Röportaj: Bize Yeniden ''Yananı Görür Allah'' Söyleten Kadın... Lin Pesto ile Sizin İçin Konuştuk
Lin Pesto, son dönemin en güzel, orjinal ve bir o kadar gizemli keşiflerinden. 90’lardan aşina olduğumuz fantezi-pop türündeki şarkıları, bambaşka (tam ne diyeceğimizi bilemedik... Buğulu? Uykulu? Saykodelik? Garip?) bir tarzla yorumladığı şarkıları ve VHS kasetlerden fırlamış fantastik videolarıyla bu aralar Youtube'da ve bilumum sosyal medya mecralarının timeline'larında arz-ı endam eden Ankaralı bir müzisyen kendisi.

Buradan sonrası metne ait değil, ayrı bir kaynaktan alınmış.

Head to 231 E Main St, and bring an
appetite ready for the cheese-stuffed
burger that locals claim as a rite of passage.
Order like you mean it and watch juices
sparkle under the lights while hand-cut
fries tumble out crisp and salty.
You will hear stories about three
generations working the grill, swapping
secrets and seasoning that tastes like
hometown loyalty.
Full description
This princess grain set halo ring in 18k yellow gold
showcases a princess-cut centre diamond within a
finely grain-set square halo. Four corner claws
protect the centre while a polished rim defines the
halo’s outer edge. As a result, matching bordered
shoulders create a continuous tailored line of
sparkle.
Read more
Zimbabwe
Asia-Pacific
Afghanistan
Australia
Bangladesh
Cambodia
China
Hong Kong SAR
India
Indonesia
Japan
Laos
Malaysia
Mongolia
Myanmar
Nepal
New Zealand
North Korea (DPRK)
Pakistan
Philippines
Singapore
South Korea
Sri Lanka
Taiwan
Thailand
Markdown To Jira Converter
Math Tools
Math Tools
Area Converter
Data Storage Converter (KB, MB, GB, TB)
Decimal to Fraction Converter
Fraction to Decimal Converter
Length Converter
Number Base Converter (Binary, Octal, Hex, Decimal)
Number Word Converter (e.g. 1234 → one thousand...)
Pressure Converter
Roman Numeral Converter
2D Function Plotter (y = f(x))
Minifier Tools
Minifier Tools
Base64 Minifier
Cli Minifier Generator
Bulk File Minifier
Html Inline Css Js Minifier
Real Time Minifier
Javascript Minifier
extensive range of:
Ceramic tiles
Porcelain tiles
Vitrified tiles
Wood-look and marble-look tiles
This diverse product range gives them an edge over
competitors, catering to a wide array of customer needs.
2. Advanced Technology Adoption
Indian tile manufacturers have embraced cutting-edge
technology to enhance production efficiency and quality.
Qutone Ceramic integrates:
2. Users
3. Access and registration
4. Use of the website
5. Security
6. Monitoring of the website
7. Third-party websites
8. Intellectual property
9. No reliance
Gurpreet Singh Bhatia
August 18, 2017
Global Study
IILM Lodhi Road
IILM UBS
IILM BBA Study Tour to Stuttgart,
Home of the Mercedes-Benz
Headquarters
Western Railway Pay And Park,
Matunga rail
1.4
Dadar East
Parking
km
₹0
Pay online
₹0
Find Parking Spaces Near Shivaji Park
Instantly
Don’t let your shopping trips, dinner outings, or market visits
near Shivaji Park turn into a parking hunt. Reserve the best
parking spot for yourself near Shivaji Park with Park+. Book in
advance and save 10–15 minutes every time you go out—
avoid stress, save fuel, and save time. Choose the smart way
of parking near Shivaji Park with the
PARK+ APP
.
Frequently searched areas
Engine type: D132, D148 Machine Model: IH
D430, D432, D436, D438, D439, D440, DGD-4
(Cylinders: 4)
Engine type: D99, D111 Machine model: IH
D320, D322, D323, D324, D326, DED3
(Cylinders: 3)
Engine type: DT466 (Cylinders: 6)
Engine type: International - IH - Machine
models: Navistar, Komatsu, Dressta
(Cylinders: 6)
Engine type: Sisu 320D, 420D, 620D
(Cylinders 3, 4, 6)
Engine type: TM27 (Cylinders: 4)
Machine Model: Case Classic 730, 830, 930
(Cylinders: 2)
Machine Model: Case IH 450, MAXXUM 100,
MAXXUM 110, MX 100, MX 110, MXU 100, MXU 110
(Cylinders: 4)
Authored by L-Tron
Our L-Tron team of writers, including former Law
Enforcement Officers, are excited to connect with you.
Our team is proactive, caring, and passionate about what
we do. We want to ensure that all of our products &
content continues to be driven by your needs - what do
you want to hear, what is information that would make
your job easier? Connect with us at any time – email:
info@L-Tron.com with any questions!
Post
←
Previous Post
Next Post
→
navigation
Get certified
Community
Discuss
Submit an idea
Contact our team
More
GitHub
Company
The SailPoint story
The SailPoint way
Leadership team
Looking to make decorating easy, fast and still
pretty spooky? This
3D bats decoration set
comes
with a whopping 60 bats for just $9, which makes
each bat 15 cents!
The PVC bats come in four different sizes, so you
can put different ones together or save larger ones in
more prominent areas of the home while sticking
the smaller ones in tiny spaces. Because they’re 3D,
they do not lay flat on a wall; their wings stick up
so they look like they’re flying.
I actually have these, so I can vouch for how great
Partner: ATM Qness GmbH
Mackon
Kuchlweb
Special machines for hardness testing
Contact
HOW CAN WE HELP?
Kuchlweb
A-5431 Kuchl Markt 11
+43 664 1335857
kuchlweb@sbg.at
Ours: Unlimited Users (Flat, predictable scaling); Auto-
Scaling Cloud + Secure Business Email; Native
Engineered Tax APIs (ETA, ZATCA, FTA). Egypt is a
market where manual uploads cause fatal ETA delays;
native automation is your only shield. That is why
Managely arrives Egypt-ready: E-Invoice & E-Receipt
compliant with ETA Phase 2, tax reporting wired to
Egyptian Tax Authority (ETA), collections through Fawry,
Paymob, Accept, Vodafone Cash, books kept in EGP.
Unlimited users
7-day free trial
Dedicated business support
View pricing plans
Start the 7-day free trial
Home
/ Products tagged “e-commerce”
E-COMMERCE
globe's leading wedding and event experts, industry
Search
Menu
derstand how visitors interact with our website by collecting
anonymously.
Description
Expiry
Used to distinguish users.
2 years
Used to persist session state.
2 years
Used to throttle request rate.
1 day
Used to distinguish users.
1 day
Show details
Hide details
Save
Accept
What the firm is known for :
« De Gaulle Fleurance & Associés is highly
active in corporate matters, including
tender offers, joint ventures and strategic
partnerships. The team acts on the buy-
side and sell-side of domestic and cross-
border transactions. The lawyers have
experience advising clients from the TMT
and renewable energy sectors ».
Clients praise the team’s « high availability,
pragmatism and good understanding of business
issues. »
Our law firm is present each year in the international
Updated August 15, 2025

Coverladığı şarkılar arasında Bülent Ersoy’dan ‘‘Yananı Görür Allah’’ da var, Yıldız Tilbe’den ‘‘Delikanlım’’ da…Biz de, tanımlanması zor ama garip ve şahane olduğu kesin bu cover’ların yaratıcısı ile Ankara Zaytung Zone’da buluşup merak ettiğimiz ne varsa sorduk. (İçeri girin, dümdüz ilerleyip arka bahçeye çıkın. Tam köşedeki masadayız. Hah gördük sizi, el ediyoruz!)
Lin Pesto'yu siz değerli Zaytung okurları için alçıya aldık.
Merhaba Lin Pesto. Öncelikle nasılsın?
İyiyim, çok teşekkür ederim. Siz?
Sağolasın, iyidir bizden de. Mekanı kolay bulabildin mi?
Yok ilk defa geldiğim için biraz sıkıntı ol...
Neyse tamam anladık... Hemen konuya girelim, Lin Pesto bir müzik grubu mu yoksa tek başına mısın?
Yalnızca benden oluşuyor. Belki vakti geldiğinde bir müzik grubu da olabilir ama şu anda tek başımayım. Müziği kendim kaydediyorum, videoları kendim hazırlıyorum. Artık teknoloji de geliştiği için evinde kendi bilgisayarında bir programla kaydedebiliyorsun. Ses kartı, mikrofon, bir tane de midi klavye ile istediğim şeyleri yapabiliyorum.
Nasıl başladın bu cover’lara?
Tamamen evde kendi başıma gitar çalarken başladı her şey. Bahar Candan’ın ‘‘Dondurma’’ şarkısının sözleri aklımda kalmış, kendi kendime söylemeye başladım. Sonra ‘‘Ya ne kadar güzel oldu, ben bunu kaydedeyim.’’ dedim. Düzenlemeleri yaptım, ‘‘Hadi Youtube’a koyayım’’ derken bir arkadaşım devam etmemi söyledi. Peşinden Ebru Gündeş, Bülent Ersoy geldi…
Lin Pesto’nun yaptığı müziği nasıl tanımlayabiliriz? Ne tarz bir müzik bu?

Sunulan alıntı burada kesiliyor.